Back to terrain! This was the big experiment with the airbrush. The idea was to see if using the airbrush could create some time saving aspects for painting. Nothing fancy, just getting the primer on more quickly, as well as the initial layers of paint.
Since several forms of hardboard and foam core can warp a little when you paint them with regular brushes, I was hoping to avoid that. The airbrush would use little or no water, and thus less warping!
I knew that the experiment could be compromised by the age of the equipment I was using. When I first thought of using this, I thought it had been 10 years since I last used my airbrush stuff. Actually, it was more like 13 years! One of the hoses had completely disintegrated. I cobbled together what I could find, and set out to test things out.

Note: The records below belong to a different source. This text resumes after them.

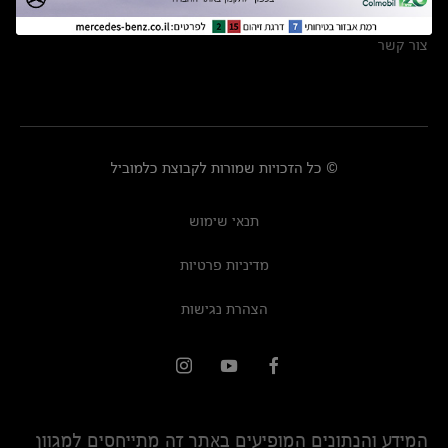
מרכזי שירות
צור קשר
© כל הזכויות שמורות לקבוצת כלמוביל
תנאי שימוש
מדיניות פרטיות
הצהרת נגישות
המידע והנתונים המופיעים באתר זה מתייחסים למגוון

It began well enough, with the primer going on pretty easily. The first layers of paint did as well, but I could tell that the compressor was acting a little crazy. This was my nice compressor with the pedal control. The remaining hoses seemed to have leaks, and all the ancient airbrushes started to jam.
It went downhill from there, so I abandoned the idea.
This is as far as I got with the airbrush...
It's not so bad, as I began to realize that the airbrush also had a big 'footprint' and the only area where it could have gone is now occupied by the new video filming area!
There is also a lot of pre and post airbrush stuff that has to be done, taking away too much of the anticipated time savings.
So, I proceeded to go ahead with the standard brushes.